• Records supplied:
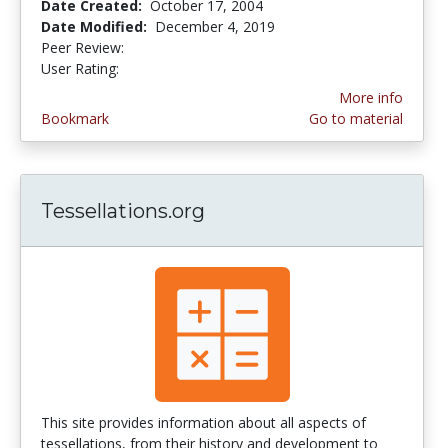
Date Created:
October 17, 2004
Date Modified:
December 4, 2019
Peer Review:
4.5 stars
3.9130435 stars
User Rating:
More info
Bookmark
Go to material
Tessellations.org
This site provides information about all aspects of
tessellations, from their history and development to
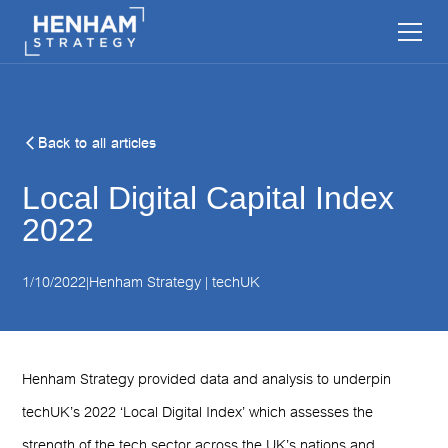
Back to all articles
Local Digital Capital Index
2022
1/10/2022
|
Henham Strategy | techUK
Henham Strategy provided data and analysis to underpin
techUK’s 2022 ‘Local Digital Index’ which assesses the
strength of the tech sector across the UK’s nations and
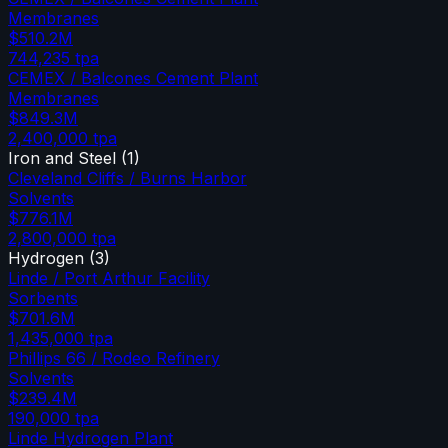
Membranes
$510.2M
744,235
tpa
CEMEX / Balcones Cement Plant
Membranes
$849.3M
2,400,000
tpa
Iron and Steel
(
1
)
Cleveland Cliffs / Burns Harbor
Solvents
$776.1M
2,800,000
tpa
Hydrogen
(
3
)
Linde / Port Arthur Facility
Sorbents
$701.6M
1,435,000
tpa
Phillips 66 / Rodeo Refinery
Solvents
$239.4M
190,000
tpa
Linde Hydrogen Plant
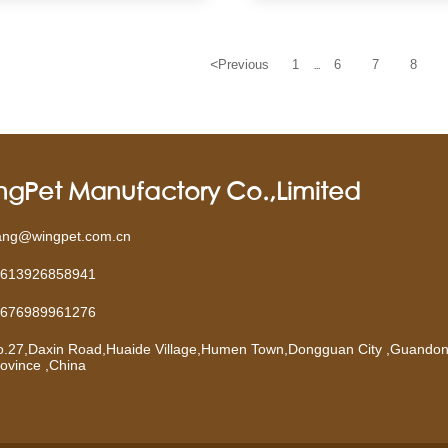
<
Previous
1
6
7
8
...
ngPet Manufactory Co.,Limited
ang@wingpet.com.cn
613926858941
676989961276
o.27,Daxin Road,Huaide Village,Humen Town,Dongguan City ,Guando
ovince ,China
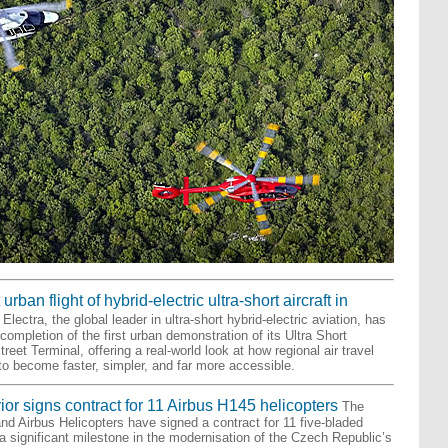
urban flight of hybrid-electric ultra-short aircraft in
Electra, the global leader in ultra-short hybrid-electric aviation, has
ompletion of the first urban demonstration of its Ultra Short
reet Terminal, offering a real-world look at how regional air travel
o become faster, simpler, and far more accessible.
rior signs contract for 11 Airbus H145 helicopters
The
and Airbus Helicopters have signed a contract for 11 five-bladed
a significant milestone in the modernisation of the Czech Republic’s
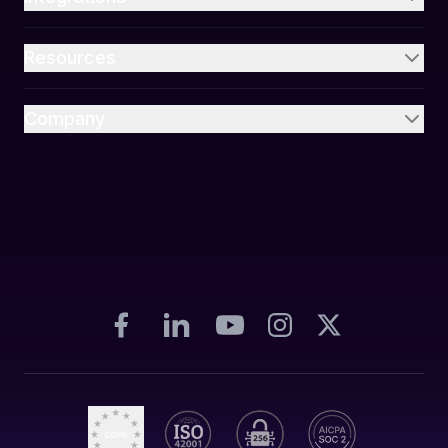
Resources
Company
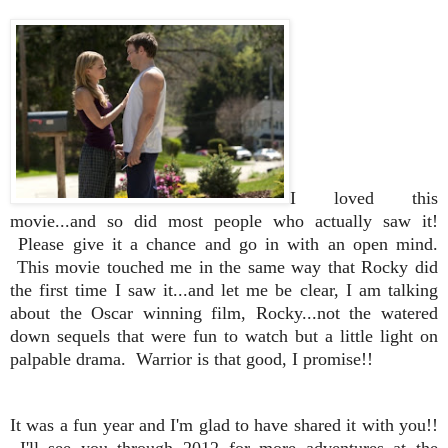
I loved this
movie...and so did most people who actually saw it!
Please give it a chance and go in with an open mind.
This movie touched me in the same way that Rocky did
the first time I saw it...and let me be clear, I am talking
about the Oscar winning film, Rocky...not the watered
down sequels that were fun to watch but a little light on
palpable drama. Warrior is that good, I promise!!
It was a fun year and I'm glad to have shared it with you!!
I'll see you through 2012 for more adventures at the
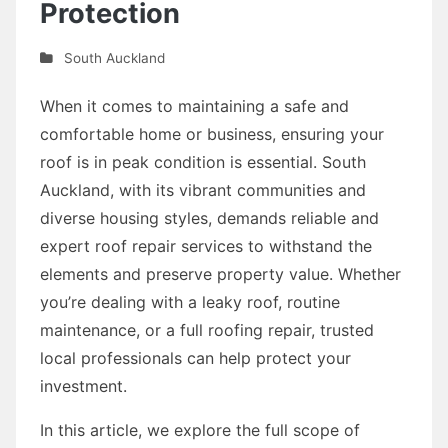
Protection
South Auckland
When it comes to maintaining a safe and
comfortable home or business, ensuring your
roof is in peak condition is essential. South
Auckland, with its vibrant communities and
diverse housing styles, demands reliable and
expert roof repair services to withstand the
elements and preserve property value. Whether
you’re dealing with a leaky roof, routine
maintenance, or a full roofing repair, trusted
local professionals can help protect your
investment.
In this article, we explore the full scope of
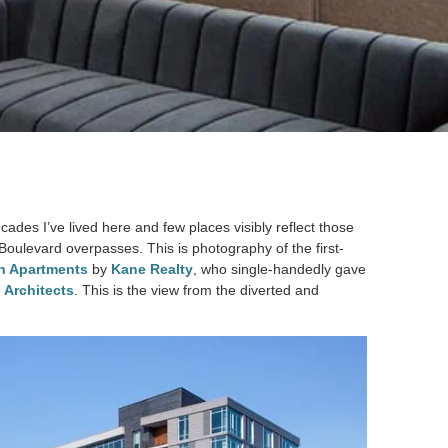
es I’ve lived here and few places visibly reflect those
oulevard overpasses. This is photography of the first-
h Apartments
by
Kane Realty
, who single-handedly gave
 Architects
. This is the view from the diverted and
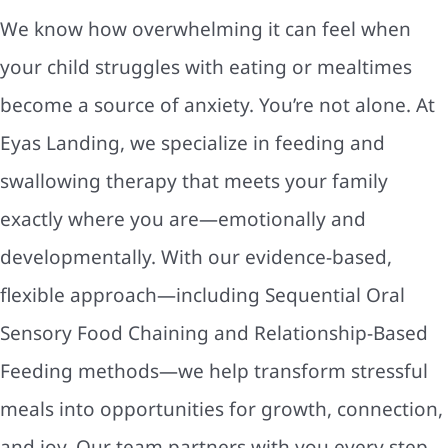
We know how overwhelming it can feel when
your child struggles with eating or mealtimes
become a source of anxiety. You’re not alone. At
Eyas Landing, we specialize in feeding and
swallowing therapy that meets your family
exactly where you are—emotionally and
developmentally. With our evidence-based,
flexible approach—including Sequential Oral
Sensory Food Chaining and Relationship-Based
Feeding methods—we help transform stressful
meals into opportunities for growth, connection,
and joy. Our team partners with you every step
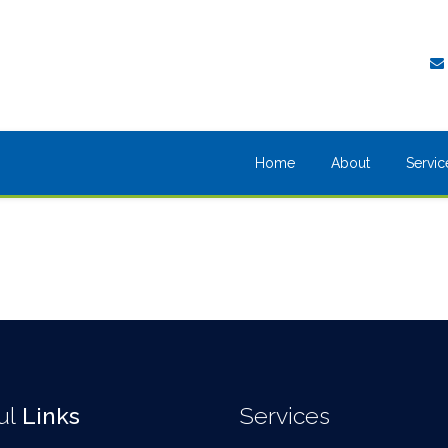
Home
About
Servic
ul
Links
Services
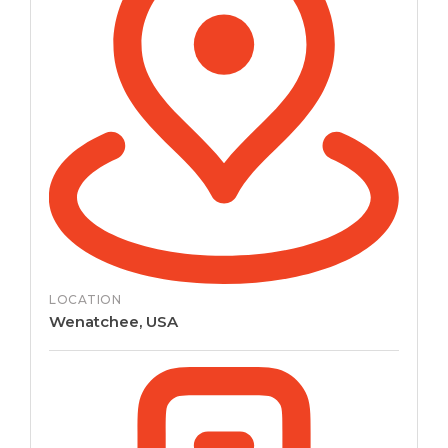
LOCATION
Wenatchee, USA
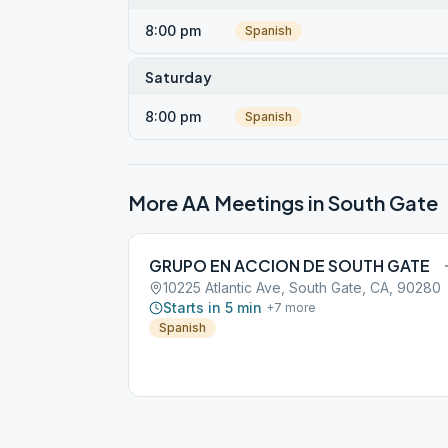
8:00 pm
Spanish
Saturday
8:00 pm
Spanish
More AA Meetings in
South Gate
GRUPO EN ACCION DE SOUTH GATE
10225 Atlantic Ave, South Gate, CA, 90280
Starts in 5 min
+
7
more
Spanish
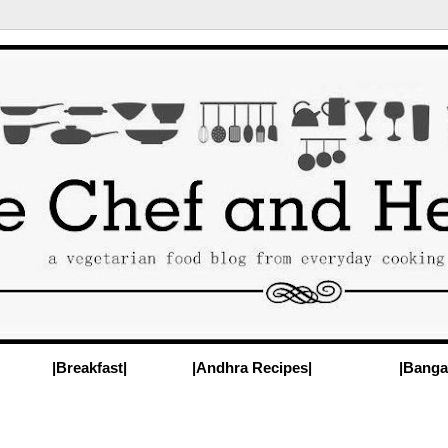
|Breakfast|
|Andhra Recipes|
|Banga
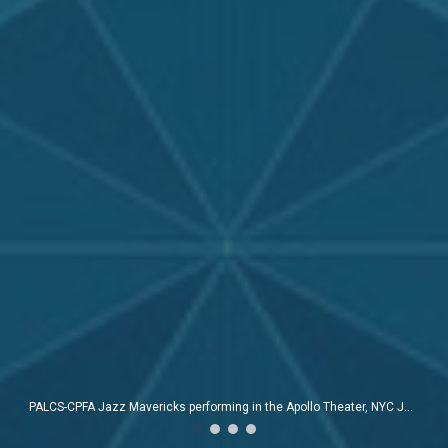
Guitar teacher Sean Townsend and Thomas J. West at the Apollo Theater, NYC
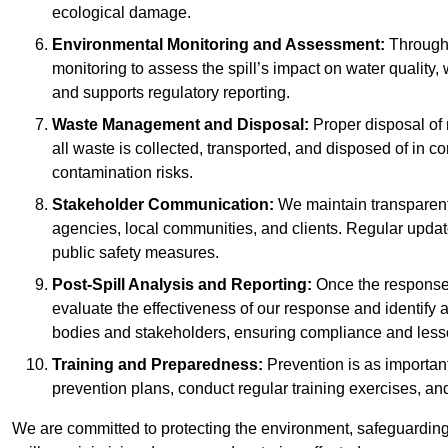
ecological damage.
Environmental Monitoring and Assessment:
Througho
monitoring to assess the spill’s impact on water quality,
and supports regulatory reporting.
Waste Management and Disposal:
Proper disposal of 
all waste is collected, transported, and disposed of in
contamination risks.
Stakeholder Communication:
We maintain transparent 
agencies, local communities, and clients. Regular upda
public safety measures.
Post-Spill Analysis and Reporting:
Once the response 
evaluate the effectiveness of our response and identify a
bodies and stakeholders, ensuring compliance and lesson
Training and Preparedness:
Prevention is as important
prevention plans, conduct regular training exercises, an
We are committed to protecting the environment, safeguarding 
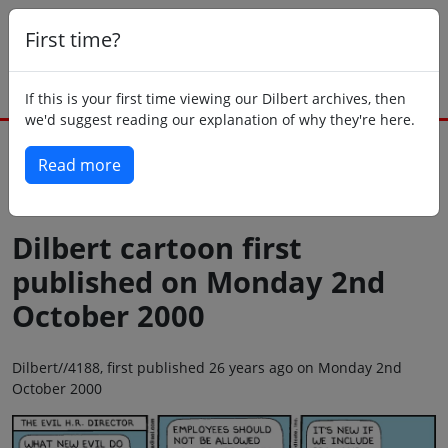
First time?
If this is your first time viewing our Dilbert archives, then
we'd suggest reading our explanation of why they're here.
Read more
Back to today
Dilbert cartoon first
published on Monday 2nd
October 2000
Dilbert//4188, first published 26 years ago on Monday 2nd
October 2000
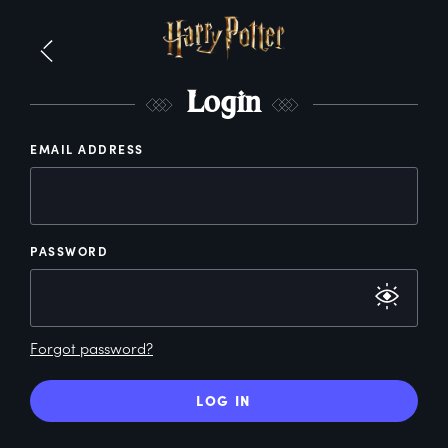
L
ogin
EMAIL ADDRESS
PASSWORD
Forgot password?
LOG IN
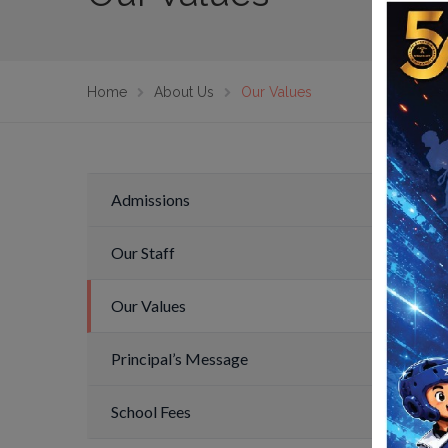
Home
About Us
Our Values
Admissions
Our 
Our Staff
Note 
a cer
Our Values
each 
noted
Principal’s Message
be ac
availa
School Fees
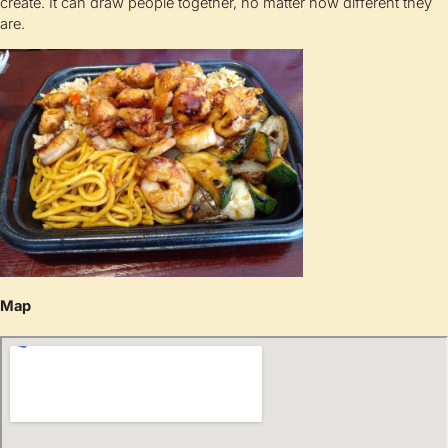
create. It can draw people together, no matter how different they
are.
Map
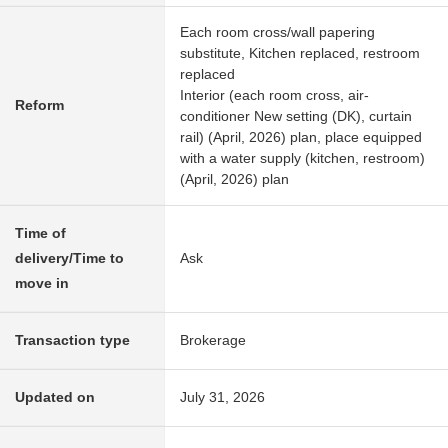
Each room cross/wall papering
substitute, Kitchen replaced, restroom
replaced
Interior (each room cross, air-
Reform
conditioner New setting (DK), curtain
rail) (April, 2026) plan, place equipped
with a water supply (kitchen, restroom)
(April, 2026) plan
Time of
delivery/Time to
Ask
move in
Transaction type
Brokerage
Updated on
July 31, 2026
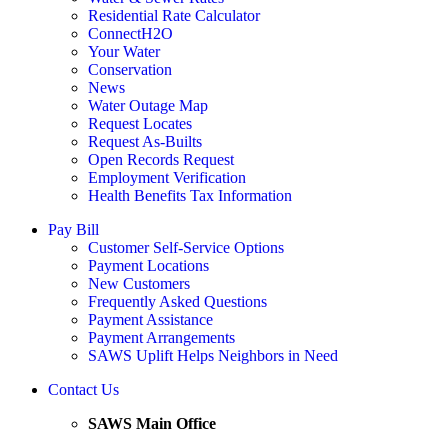
Residential Rate Calculator
ConnectH2O
Your Water
Conservation
News
Water Outage Map
Request Locates
Request As-Builts
Open Records Request
Employment Verification
Health Benefits Tax Information
Pay Bill
Customer Self-Service Options
Payment Locations
New Customers
Frequently Asked Questions
Payment Assistance
Payment Arrangements
SAWS Uplift Helps Neighbors in Need
Contact Us
SAWS Main Office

• Work order:
Pick out and copy the lines of the entries that hold the string "Plant".

• Answer to the exercise:
CEMEX / Balcones Cement Plant
Linde Hydrogen Plant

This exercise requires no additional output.